Commands specify what the policy should achieve at each moment: a target velocity, a reference trajectory, a goal position. The command manager generates these signals, resamples them at configurable intervals, and passes them to the policy through the observation system.

Registration#

Commands are registered in ManagerBasedRlEnvCfg as a dictionary mapping string names to CommandTermCfg instances. Unlike the function-based terms used by other managers, every command term is a class that inherits from CommandTerm.

The resampling_time_range field controls how often the command changes. After each resample the term draws a new timer value uniformly from the given (min, max) range in seconds. Commands are also resampled unconditionally on every episode reset.

commands = {
    "twist": UniformVelocityCommandCfg(
        entity_name="robot",
        resampling_time_range=(3.0, 8.0),
        ranges=UniformVelocityCommandCfg.Ranges(
            lin_vel_x=(-1.0, 1.0),
            lin_vel_y=(-1.0, 1.0),
            ang_vel_z=(-0.5, 0.5),
        ),
    ),
}

The generated_commands observation function reads the current command tensor by name and passes it to the policy:

ObservationTermCfg(
    func=mdp.generated_commands,
    params={"command_name": "twist"},
)

If the environment has no commands, the manager no-ops all operations and returns empty tensors. There is no special handling required.

Included command terms#

Each task ships with its own command terms tailored to its objective.

Term

Description

UniformVelocityCommand

Generates planar velocity commands [v_x, v_y, omega_z] sampled uniformly from configurable ranges. Supports a standing mode (fraction of environments receive zero velocity) and a heading mode (yaw rate replaced by a proportional controller tracking a sampled heading angle). Used by the velocity task.

LiftingCommand

Generates a 3D target position for a manipulated object. Supports fixed and dynamic difficulty modes. Tracks metrics including position error and episode success rate. Used by the manipulation task.

MotionCommand

Streams reference joint positions, velocities, and body poses from a pre-recorded .npz motion clip. Supports three start-frame sampling modes: "start" (always frame 0), "uniform" (random), and "adaptive" (biased toward difficult regions). At reset the robot is initialized from the sampled frame with optional perturbations. Used by the tracking task.

Each term can render debug visualizations in the interactive viewer when debug_vis=True is set in the configuration. The image below shows the ghost visualization from MotionCommand, which renders a translucent copy of the robot at the reference pose alongside the actual robot.

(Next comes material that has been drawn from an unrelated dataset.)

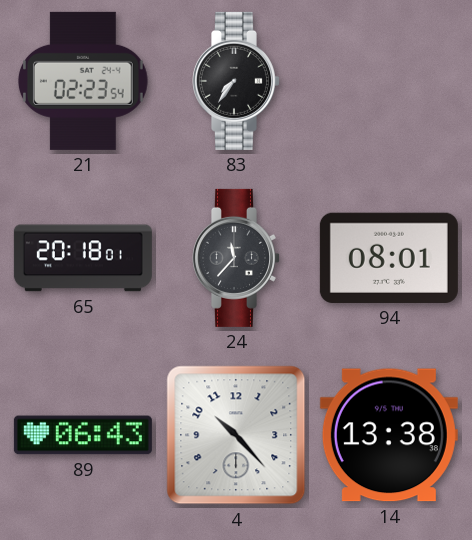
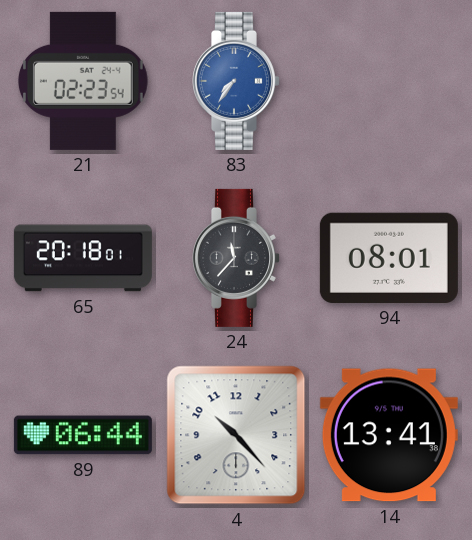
83 dial: black -> blue
89: 06:43 -> 06:44
14: 13:38 -> 13:41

../_images/ghost_visualization.png

Viser visualization of the commanded reference motion for the G1 tracking task.#

Writing custom command terms#

A custom command term is a class inheriting from CommandTerm paired with a configuration dataclass inheriting from CommandTermCfg. The term must implement four methods: _resample_command(env_ids) to sample new goals, _update_command() for per-step updates, _update_metrics() for logging, and a command property returning the current goal tensor. The base class manages the resampling timer and reset logic automatically.

The configuration must implement a build(env) method that constructs the paired term instance.